Original Author: Pratima Kshetry********************************************************************************** University of Maryland, College Park Technologies Used: Hadoop, MapReduce, Java


################################################################################ Folder Structure********

------The MapReduce folder contains all the source code.

------The Jpegs folder contain the screenshots of the system

------The ClusterCorrelation folder contains output files that were generated after generating cluster points from the amazon data.

------The CustomerProfile folder contains all the customer profiles data generated from the data.

------The EvaluationDataFiles folder contains data that were used for evaluation. Also read ReadMe.md of this folder for further info.

------The ProductProfile folder contains all the product profiles generated from the data.

------The Ranking folder contains the output of the ranking of products obtained after correlating the products.

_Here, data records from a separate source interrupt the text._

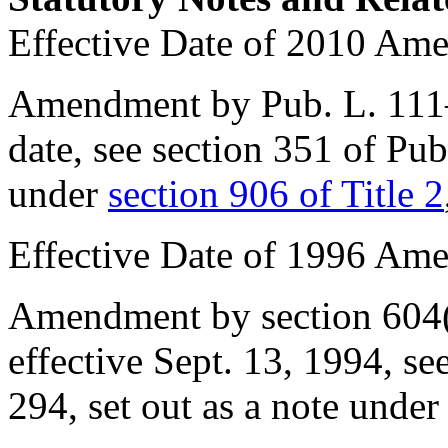
Effective Date of 2010 Am
Amendment by
Pub. L. 11
date, see
section 351 of Pu
under
section 906 of Title 2
Effective Date of 1996 Am
Amendment by
section 604
effective
Sept. 13, 1994
, se
294
, set out as a note unde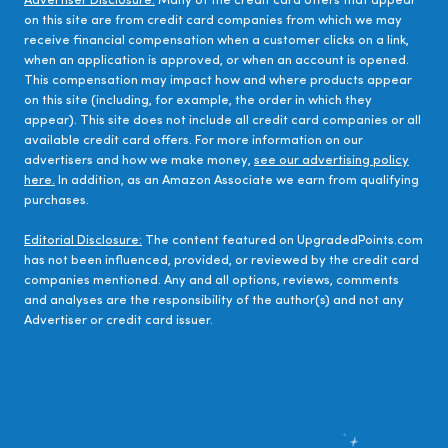
Advertiser Disclosure:
Many of the credit card offers that appear
on this site are from credit card companies from which we may
receive financial compensation when a customer clicks on a link,
when an application is approved, or when an account is opened.
This compensation may impact how and where products appear
on this site (including, for example, the order in which they
appear). This site does not include all credit card companies or all
available credit card offers. For more information on our
advertisers and how we make money,
see our advertising policy
here.
In addition, as an Amazon Associate we earn from qualifying
purchases.
Editorial Disclosure:
The content featured on UpgradedPoints.com
has not been influenced, provided, or reviewed by the credit card
companies mentioned. Any and all options, reviews, comments
and analyses are the responsibility of the author(s) and not any
Advertiser or credit card issuer.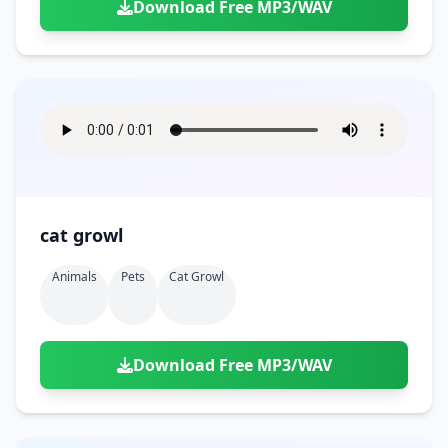
Download Free MP3/WAV
cat growl
Animals
Pets
Cat Growl
Download Free MP3/WAV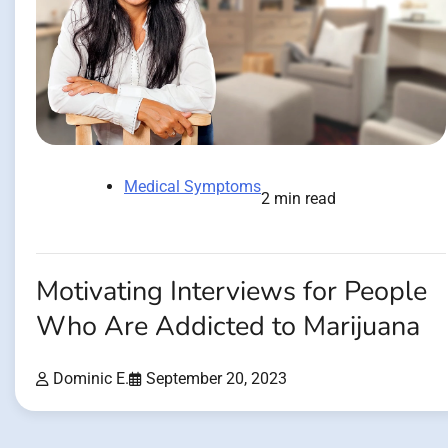
Medical Symptoms
2 min read
Motivating Interviews for People
Who Are Addicted to Marijuana
Dominic E.
September 20, 2023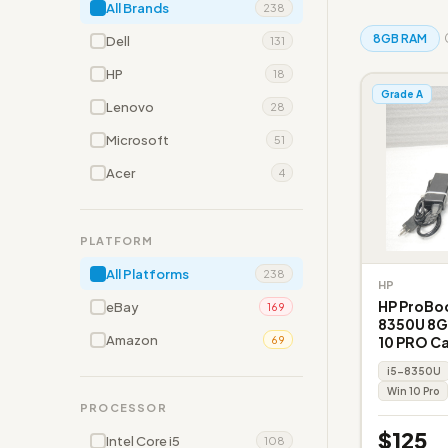
All Brands
238
8GB RAM
Dell
131
HP
18
Grade A
Lenovo
28
Microsoft
51
Acer
4
PLATFORM
All Platforms
238
HP
HP ProBoo
eBay
169
8350U 8G
Amazon
10 PRO C
69
i5-8350U
Win 10 Pro
PROCESSOR
$125
Intel Core i5
108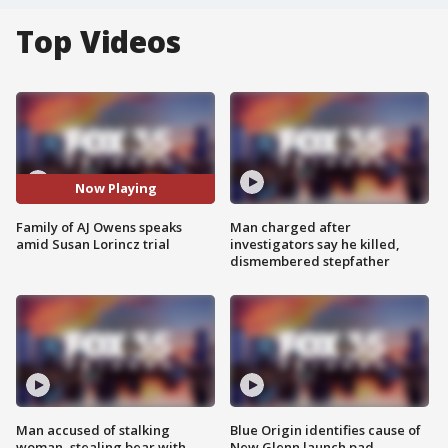
Top Videos
Now Playing
Family of AJ Owens speaks
Man charged after
amid Susan Lorincz trial
investigators say he killed,
dismembered stepfather
Man accused of stalking
Blue Origin identifies cause of
woman, stealing bear with
New Glenn launch pad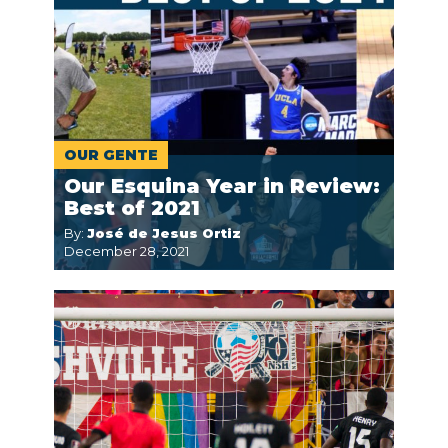
OUR GENTE
Our Esquina Year in Review:
Best of 2021
By:
José de Jesus Ortiz
December 28, 2021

------The Scammers folder contains the user logs that have been classified as Scammers-NonScammers.

------The SystemDesign document constains the design document. you may like to check this folder to learn about the design of the system.

Browse to specific folders to see the output generated after each task was performed. The naming conventions for these output folder follow the type of output it contains. For example, the output for product profile is contained in the folder ProductProfile.

Evaluation of the Recommender System: for evaluation, I have created two output files include and exclude.Include is the training data while exclude is the test data. further explanations on how this recommender system has been evaluated can be found in the ReadMe.md file inside the EvaluationDataFiles folder.